Dyslexia in real terms is word blindness. I'm not like that. I can, and could always, read reasonably well. What I can't do is see the word in my mind's eye when I go to spell it.

I could, and still can, remember machine parts from my career, and even my childhood. I can almost feel some of them in my hands during moments of nostalgia. Machines were obvious to me from my youngest years.

The odd thing is, even now I'll have a stab at a word and if it's not right look at spell check. I will know immediately which of the words is correct.

When I started writing The Perfect Code - some million words finally honed into a quarter-million word novel - the pages were covered in squiggly red lines. Later, and by then I'd stopped eating cheese, there were only two or three squiggles per page. Most involved double . . . or not-double where logic dictates a double letter should be, kind of words

The 1950's and 60's British ALTP (ATPL) was the hardest flying written in the world. It was the standard copied (just put coppied ) by many countries as the basis for their exams. Fortunately for me, many contenders were furrin' and their spelling probably worse than mine. It took the heat off. In the meantime however, I had learned to hear the spelling in my mind's ear and the exams were very near to intensive swatting, so really I was not too bad.

Now, crashing as the result of poor/abysmal spelling. I suppose there's just that chance, but I'm not sure about the one you mentioned. The #2 and 3 seemed a bit questionable. Perhaps you'd give a link to the exact accident so we're on the same page.
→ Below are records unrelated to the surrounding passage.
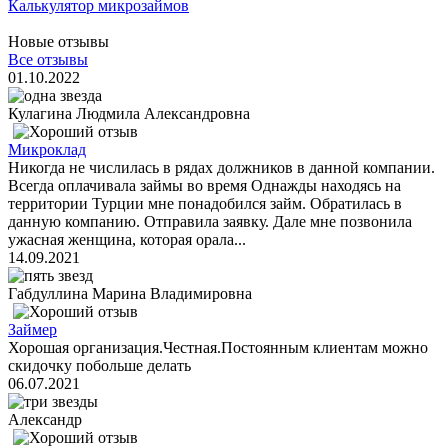
Калькулятор микрозаймов
Новые отзывы
Все отзывы
01.10.2022
Кулагина Людмила Александровна
Микроклад
Никогда не числилась в рядах должников в данной компании.
Всегда оплачивала займы во время Однажды находясь на
территории Турции мне понадобился займ. Обратилась в
данную компанию. Отправила заявку. Дале мне позвонила
ужасная женщина, которая орала...
14.09.2021
Габдуллина Марина Владимировна
Займер
Хорошая организация.Честная.Постоянным клиентам можно
скидочку побольше делать
06.07.2021
Александр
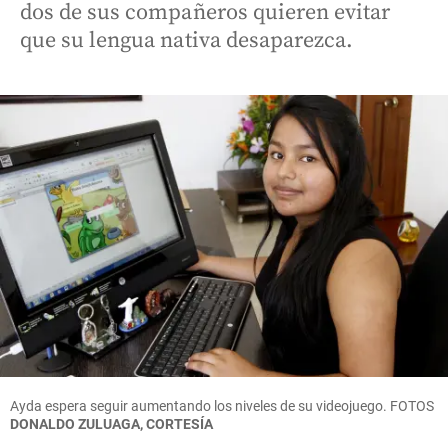
dos de sus compañeros quieren evitar
que su lengua nativa desaparezca.
Ayda espera seguir aumentando los niveles de su videojuego. FOTOS
DONALDO ZULUAGA, CORTESÍA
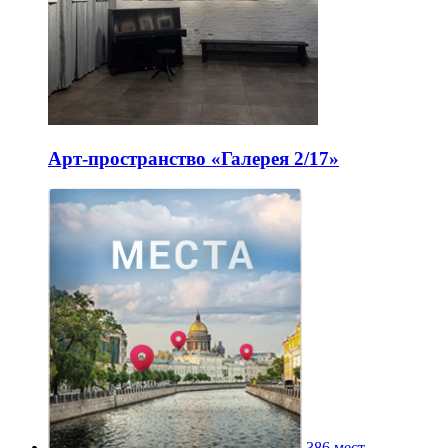
Арт-пространство «Галерея 2/17»
386 мест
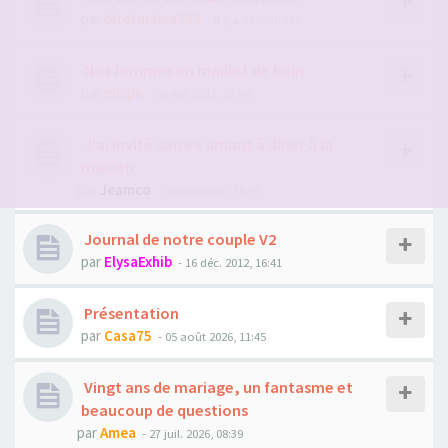
par
bitefurtive333
- il y a 48 minutes
Nos femmes en maillot de bain
par
micpe
- 29 juil. 2011, 23:48
J'ai invité son ex amant à dîner à la
maison
par
Jeamco
- Aujourd’hui, 18:39
Journal de notre couple V2
par
ElysaExhib
- 16 déc. 2012, 16:41
Présentation
par
Casa75
- 05 août 2026, 11:45
Vingt ans de mariage, un fantasme et
beaucoup de questions
par
Amea
- 27 juil. 2026, 08:39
The majority of people I flew with as a training F/O were fine. I did this for 18 months and enjoyed it at first. Most had never flown jet transport before so there was a lot of friendly interaction and enjoyable flights. However, I was eventually lumbered with someone that was an alcoholic and 'probably psychotic'. (his old boss' words many, many years later) It was horrendous. VP's post rang a few nasty bells.

Back then, a senior training captain and I thought, friend, said, "Robbie, I let the fact he was an ex ** captain influence me when I passed him." I was a captain without a command. It was horrendous. Don't want to go there right now or it'll spoil the day, but it's that kind of person slipping through the net that is the real danger.

I watched as an entire class cheated on their 1179 paper. The teacher, a much admired skipper, walked out saying, "Play the game, chaps." And that's just what they did. Played it for all it was worth and went on to set some of the lowest standards I've ever seen. Time to stop.